Basé sur le roman Ritual de David Pinner et mutilé à sa sortie car considéré comme trop mauvais pour être diffusé tel quel sur les écrans britanniques, The Wicker Man doit également sa postérité à sa bande-son. En effet, le film est, au sens littéral du mot, « musical » et le soundrack original, remastérisé en 1998 et facilement accessible en streaming, a tout d’un excellent album de folk, à mi-chemin entre Hair et Pentangle. Ecrite par Paul Giovanni — qui chante le générique et le titre Gently Johnny dans une scène à proprement parler lunaire — , la trame sonore, interprétée par le groupe Magnet, d’ailleurs créé pour l’occasion, enchaîne ballades mélancoliques et inquiétantes, chansons plus ou moins traditionnelles et air d’opérette interprété d’une voix de baryton basse par Christopher Lee himself*.

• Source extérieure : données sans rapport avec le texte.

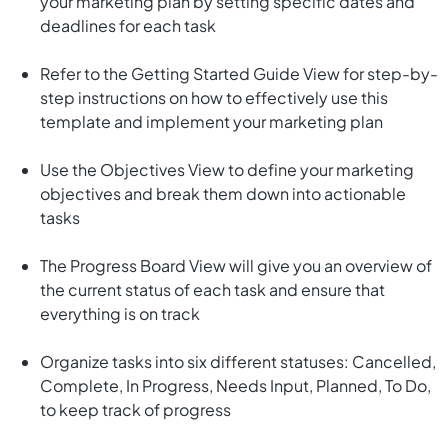
your marketing plan by setting specific dates and
deadlines for each task
Refer to the Getting Started Guide View for step-by-
step instructions on how to effectively use this
template and implement your marketing plan
Use the Objectives View to define your marketing
objectives and break them down into actionable
tasks
The Progress Board View will give you an overview of
the current status of each task and ensure that
everything is on track
Organize tasks into six different statuses: Cancelled,
Complete, In Progress, Needs Input, Planned, To Do,
to keep track of progress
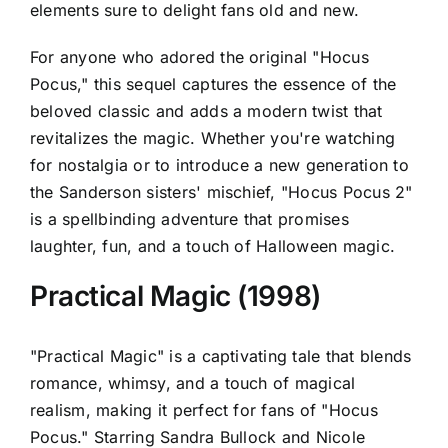
elements sure to delight fans old and new.
For anyone who adored the original "Hocus
Pocus," this sequel captures the essence of the
beloved classic and adds a modern twist that
revitalizes the magic. Whether you're watching
for nostalgia or to introduce a new generation to
the Sanderson sisters' mischief, "Hocus Pocus 2"
is a spellbinding adventure that promises
laughter, fun, and a touch of Halloween magic.
Practical Magic (1998)
"Practical Magic" is a captivating tale that blends
romance, whimsy, and a touch of magical
realism, making it perfect for fans of "Hocus
Pocus." Starring Sandra Bullock and Nicole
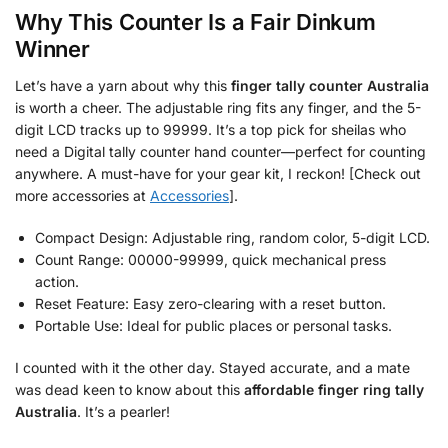
Why This Counter Is a Fair Dinkum
Winner
Let’s have a yarn about why this
finger tally counter Australia
is worth a cheer. The adjustable ring fits any finger, and the 5-
digit LCD tracks up to 99999. It’s a top pick for sheilas who
need a Digital tally counter hand counter—perfect for counting
anywhere. A must-have for your gear kit, I reckon! [Check out
more accessories at
Accessories
].
Compact Design: Adjustable ring, random color, 5-digit LCD.
Count Range: 00000-99999, quick mechanical press
action.
Reset Feature: Easy zero-clearing with a reset button.
Portable Use: Ideal for public places or personal tasks.
I counted with it the other day. Stayed accurate, and a mate
was dead keen to know about this
affordable finger ring tally
Australia
. It’s a pearler!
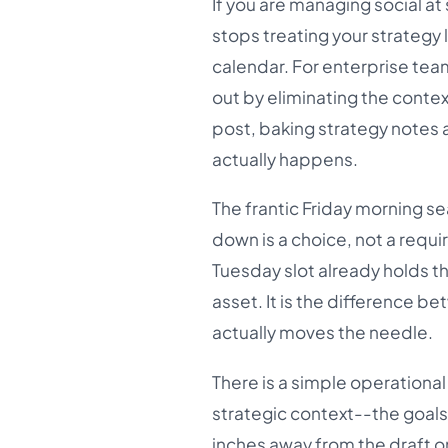
If you are managing social at 
stops treating your strategy l
calendar. For enterprise te
out by eliminating the conte
post, baking strategy notes 
actually happens.
The frantic Friday morning se
down is a choice, not a requi
Tuesday slot already holds 
asset. It is the difference b
actually moves the needle.
There is a simple operational
strategic context--the goals
inches away from the draft on 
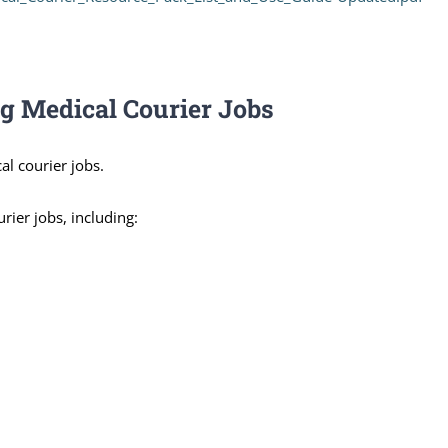
ng Medical Courier Jobs
al courier jobs.
rier jobs, including:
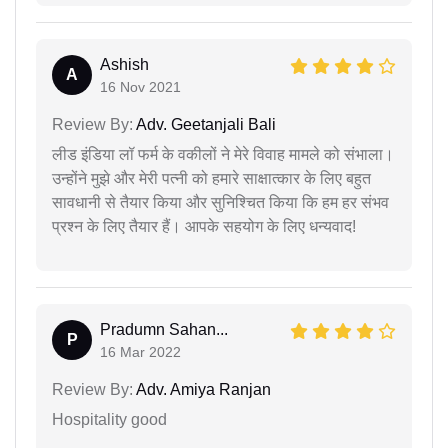
Ashish
A
16 Nov 2021
Review By:
Adv. Geetanjali Bali
लीड इंडिया लॉ फर्म के वकीलों ने मेरे विवाह मामले को संभाला।
उन्होंने मुझे और मेरी पत्नी को हमारे साक्षात्कार के लिए बहुत
सावधानी से तैयार किया और सुनिश्चित किया कि हम हर संभव
प्रश्न के लिए तैयार हैं। आपके सहयोग के लिए धन्यवाद!
Pradumn Sahan...
P
16 Mar 2022
Review By:
Adv. Amiya Ranjan
Hospitality good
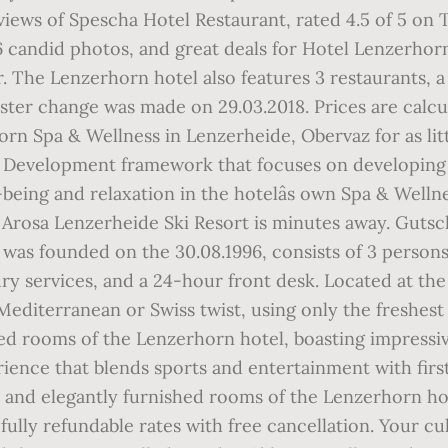
views of Spescha Hotel Restaurant, rated 4.5 of 5 on 
46 candid photos, and great deals for Hotel Lenzerhor
. The Lenzerhorn hotel also features 3 restaurants, a
ter change was made on 29.03.2018. Prices are calcu
orn Spa & Wellness in Lenzerheide, Obervaz for as 
p Development framework that focuses on developing
ll-being and relaxation in the hotelâs own Spa & Wel
n. Arosa Lenzerheide Ski Resort is minutes away. Gu
was founded on the 30.08.1996, consists of 3 person
ry services, and a 24-hour front desk. Located at th
Mediterranean or Swiss twist, using only the freshest 
shed rooms of the Lenzerhorn hotel, boasting impressiv
ence that blends sports and entertainment with first-
ly and elegantly furnished rooms of the Lenzerhorn hot
lly refundable rates with free cancellation. Your culi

De la fin du film, où des cuivres accompagnent un coucher de soleil rougeoyant, et de son interprétation politique et religieuse, si ce n’est philosophique, on ne peut, et on ne doit, rien dire. Si ce n’est que quarante ans plus tard, à la lumière de l’émergence de nouvelles idéologies et de courants de pensée dévoyés s’opposant les uns aux autres sans autre forme de dialogue, The Wicker Man redevient l’oeuvre singulière et signifiante qu’elle n’a jamais cessé d’être.

Intervention de Marc Olry, distributeur (Lost Films) au Cinéma Le Mélies à Montreuil

Un avant-goût du film :

The Wicker Man - Affiche de Laurent Durieux
The Wicker Man — Affiche de Laurent Durieux

THE WICKER MAN de Robin Hardy (Version Final Cut restaurée)1973 — 94 min — GB — Couleurs — 1,85:1 — Sortie 19 Mai 2021Lost films avec Studiocanal

Avec Edward Woodward (le sergent Neil Howie), Christopher Lee (Lord Summerisle), Britt Ekland (Willow MacGregor), Diane Cilento (Miss Rose la maitresse), Ingrid Pitt (la bibliothécaire), Lindsay Kemp** (Alder MacGregor le barman-hotelier)

* Bien qu»il n’interprète aucune chanson dans le film, Edward Woodward, l’acteur principal de The Wicker Man était également connu pour sa belle voix de ténor et publia à l’époque une dizaine d’albums.

** Lindsay Kemp, danseur et mime anglais reconnu enseigna ses techniques à un certain… David Bowie au début de sa carrière, inspirant à celui-ci l’aspect et la gestuel de certains de ses personnages.